▶ [Records]:
· · · · ·

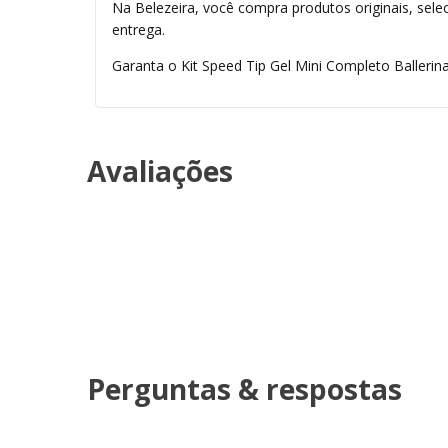
Na Belezeira, você compra produtos originais, sele
entrega.
Garanta o Kit Speed Tip Gel Mini Completo Ballerin
Avaliações
Perguntas & respostas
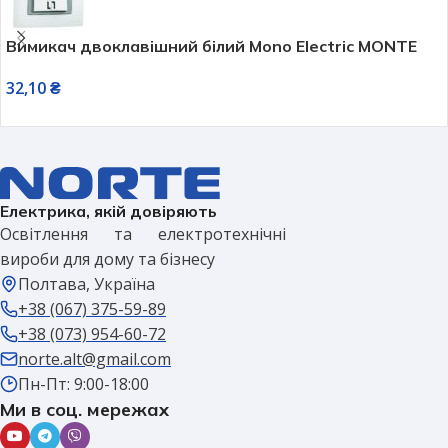
Вимикач двоклавішний білий Mono Electric MONTE
32,10
₴
Електрика, якій довіряють
Освітлення та електротехнічні
вироби для дому та бізнесу
Полтава, Україна
+38 (067) 375-59-89
+38 (073) 954-60-72
norte.alt@gmail.com
Пн-Пт: 9:00-18:00
Ми в соц. мережах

· · · · ·

▶ [Task description]:
Start at the line containing "Освітлення та електротехнічні" and transcribe through the end of the entries. Please keep both ends and add nothing.

▶ [Task result]:
Освітлення та електротехнічні
вироби для дому та бізнесу
Полтава, Україна
+38 (067) 375-59-89
+38 (073) 954-60-72
norte.alt@gmail.com
Пн-Пт: 9:00-18:00
Ми в соц. мережах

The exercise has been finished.